I also run Prometheus alerts for cluster-level anomalies:
apiVersion: monitoring.coreos.com/v1
kind: PrometheusRule
metadata:
name: nis2-security-alerts
namespace: monitoring
spec:
groups:
- name: nis2-compliance
rules:
- alert: UnauthorizedAPIAccess
expr: |
sum(rate(apiserver_audit_event_total{verb=~"create|update|delete",code=~"4.."}[5m])) > 10
for: 2m
labels:
severity: critical
compliance: nis2
annotations:
summary: "High rate of unauthorized API calls detected"
runbook: "Check audit logs, may require NIS2 24h notification"
- alert: PodSecurityViolation
expr: |
sum(increase(falco_events{priority=~"Critical|Emergency"}[10m])) > 0
for: 1m
labels:
severity: critical
compliance: nis2
annotations:
summary: "Falco detected critical security event"
I document the incident process and make sure everyone knows exactly what to do. I also keep an early warning template ready so someone can submit it quickly within 24 hours if needed.
8. Supply Chain Security: SBOMs and Signed Images
NIS2 explicitly covers supply chain risk.

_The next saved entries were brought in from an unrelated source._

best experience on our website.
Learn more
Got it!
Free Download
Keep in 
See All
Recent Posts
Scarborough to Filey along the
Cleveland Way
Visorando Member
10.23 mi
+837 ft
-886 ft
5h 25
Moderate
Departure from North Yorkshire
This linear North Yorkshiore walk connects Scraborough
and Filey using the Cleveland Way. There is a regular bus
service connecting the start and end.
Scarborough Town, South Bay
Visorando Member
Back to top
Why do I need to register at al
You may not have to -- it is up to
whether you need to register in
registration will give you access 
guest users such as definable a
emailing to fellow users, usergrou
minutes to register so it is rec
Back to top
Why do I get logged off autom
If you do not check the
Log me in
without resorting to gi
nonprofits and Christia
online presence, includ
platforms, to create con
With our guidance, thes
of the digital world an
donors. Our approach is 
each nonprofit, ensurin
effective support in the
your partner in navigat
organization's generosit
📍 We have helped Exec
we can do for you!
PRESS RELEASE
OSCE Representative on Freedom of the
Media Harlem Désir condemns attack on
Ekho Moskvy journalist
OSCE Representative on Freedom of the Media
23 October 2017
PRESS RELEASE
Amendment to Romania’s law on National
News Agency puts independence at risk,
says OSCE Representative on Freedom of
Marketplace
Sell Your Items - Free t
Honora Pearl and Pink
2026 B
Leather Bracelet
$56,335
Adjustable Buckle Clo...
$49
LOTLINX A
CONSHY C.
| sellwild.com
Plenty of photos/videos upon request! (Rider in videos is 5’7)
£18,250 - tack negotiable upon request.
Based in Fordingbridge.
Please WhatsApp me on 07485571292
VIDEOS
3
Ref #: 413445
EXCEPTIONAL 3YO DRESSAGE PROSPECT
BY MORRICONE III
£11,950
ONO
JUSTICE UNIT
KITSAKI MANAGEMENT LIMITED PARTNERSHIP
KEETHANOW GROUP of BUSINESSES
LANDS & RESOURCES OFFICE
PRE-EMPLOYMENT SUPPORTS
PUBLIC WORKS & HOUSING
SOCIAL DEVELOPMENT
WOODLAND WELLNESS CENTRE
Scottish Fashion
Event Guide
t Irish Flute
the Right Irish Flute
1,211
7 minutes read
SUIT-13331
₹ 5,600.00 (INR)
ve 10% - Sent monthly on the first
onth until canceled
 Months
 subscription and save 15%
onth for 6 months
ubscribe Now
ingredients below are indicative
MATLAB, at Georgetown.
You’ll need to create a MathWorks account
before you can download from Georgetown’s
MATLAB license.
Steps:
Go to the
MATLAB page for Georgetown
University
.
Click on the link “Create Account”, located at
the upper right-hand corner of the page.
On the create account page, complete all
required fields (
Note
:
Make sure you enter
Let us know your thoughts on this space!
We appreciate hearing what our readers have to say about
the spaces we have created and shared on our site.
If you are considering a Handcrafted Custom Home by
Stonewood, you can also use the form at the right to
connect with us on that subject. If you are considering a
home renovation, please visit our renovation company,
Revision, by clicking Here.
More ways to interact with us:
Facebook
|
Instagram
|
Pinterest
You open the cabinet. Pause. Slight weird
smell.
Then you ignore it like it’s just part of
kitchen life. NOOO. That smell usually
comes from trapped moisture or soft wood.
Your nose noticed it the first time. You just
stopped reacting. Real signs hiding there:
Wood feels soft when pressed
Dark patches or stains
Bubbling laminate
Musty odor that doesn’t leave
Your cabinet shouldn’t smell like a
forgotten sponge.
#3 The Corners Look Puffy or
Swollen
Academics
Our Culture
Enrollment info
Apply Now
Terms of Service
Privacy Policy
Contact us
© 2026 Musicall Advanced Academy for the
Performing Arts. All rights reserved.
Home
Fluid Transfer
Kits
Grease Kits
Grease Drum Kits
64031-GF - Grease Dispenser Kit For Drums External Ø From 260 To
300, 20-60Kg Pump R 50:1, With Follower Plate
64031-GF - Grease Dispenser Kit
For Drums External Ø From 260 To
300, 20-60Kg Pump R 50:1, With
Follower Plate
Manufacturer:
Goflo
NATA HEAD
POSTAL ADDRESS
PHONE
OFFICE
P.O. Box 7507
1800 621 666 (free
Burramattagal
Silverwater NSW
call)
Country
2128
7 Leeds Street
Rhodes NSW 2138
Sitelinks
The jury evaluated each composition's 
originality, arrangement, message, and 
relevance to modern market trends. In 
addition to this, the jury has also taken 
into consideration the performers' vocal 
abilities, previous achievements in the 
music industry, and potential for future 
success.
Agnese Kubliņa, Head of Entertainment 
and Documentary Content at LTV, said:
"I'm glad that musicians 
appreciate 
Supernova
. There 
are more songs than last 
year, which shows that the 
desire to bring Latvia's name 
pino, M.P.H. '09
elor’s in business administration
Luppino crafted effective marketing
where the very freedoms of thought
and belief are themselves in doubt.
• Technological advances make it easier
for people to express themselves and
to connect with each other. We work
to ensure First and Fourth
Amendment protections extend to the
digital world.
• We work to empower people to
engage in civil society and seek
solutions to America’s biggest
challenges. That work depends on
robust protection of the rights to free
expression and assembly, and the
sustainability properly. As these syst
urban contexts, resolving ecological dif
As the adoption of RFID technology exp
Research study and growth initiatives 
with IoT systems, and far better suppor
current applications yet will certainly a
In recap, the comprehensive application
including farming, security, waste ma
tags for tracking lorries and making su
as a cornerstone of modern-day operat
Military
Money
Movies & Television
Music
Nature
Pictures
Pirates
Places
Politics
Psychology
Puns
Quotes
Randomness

For containers, I focus on two controls: SBOMs and signature verification.
Generate SBOMs with Syft
# Generate SBOM for an image
syft your-registry.io/app:latest -o spdx-json > app-sbom.spdx.json
# Attach SBOM to your image in the registry
cosign attach sbom --sbom app-sbom.spdx.json your-registry.io/app:latest
Sign Images with Cosign/Sigstore
# Generate a keypair (do this once, store the private key securely)
cosign generate-key-pair
# Sign your image after building
cosign sign --key cosign.key your-registry.io/app:latest
# Verify the signature
cosign verify --key cosign.pub your-registry.io/app:latest
For keyless signing in CI/CD, I use Sigstore Fulcio:
# In your CI pipeline - signs with OIDC identity, no keys to manage
cosign sign your-registry.io/app:latest
Then I enforce signature checks with Kyverno:
apiVersion: kyverno.io/v1
kind: ClusterPolicy
metadata:
name: verify-image-signatures
spec:
validationFailureAction: Enforce
rules:
- name: check-signature
match:
any:
- resources:
kinds:
- Pod
verifyImages:
- imageReferences:
- "your-registry.io/*"
attestors:
- entries:
- keys:
publicKeys: |-
-----BEGIN PUBLIC KEY-----
YOUR_COSIGN_PUBLIC_KEY_HERE
-----END PUBLIC KEY-----
The Compliance Checklist
Here is the condensed checklist I keep on hand:
- Default-deny NetworkPolicies in all namespaces
- RBAC audit done, no wildcard cluster-admin floating around
- Image scanning in CI/CD pipeline (Trivy)
- Continuous scanning in-cluster (Trivy Operator)
- Runtime detection deployed (Falco)
- Admission policies enforced (Kyverno or OPA Gatekeeper)
- Kubernetes audit logging enabled with 12+ month retention
- Centralized logging with Fluent Bit or similar
- Alerting pipeline with on-call rotation
- Incident response runbook with NIS2 reporting templates
- SBOM generation for all production images
- Image signing in CI/CD
- Signature verification in admission control
- Regular penetration testing (at least annually)
Wrapping Up
I do not treat NIS2 as a one-time checkbox. In practice, it is continuous hardening, monitoring, and response work. Kubernetes already has strong tools for this, and most of the effort is in configuration and operations, not custom code.
If I had to prioritize, I would start with network policies, RBAC review, and image scanning. Then I would add runtime detection and admission policies. After that, I would tighten logging and incident response.
The 24-hour reporting requirement is what usually causes pain. If the alerting and response path are not ready before an incident, the timeline gets very hard to meet.
If you are running through the same process, I would be interested to hear what worked for your environment.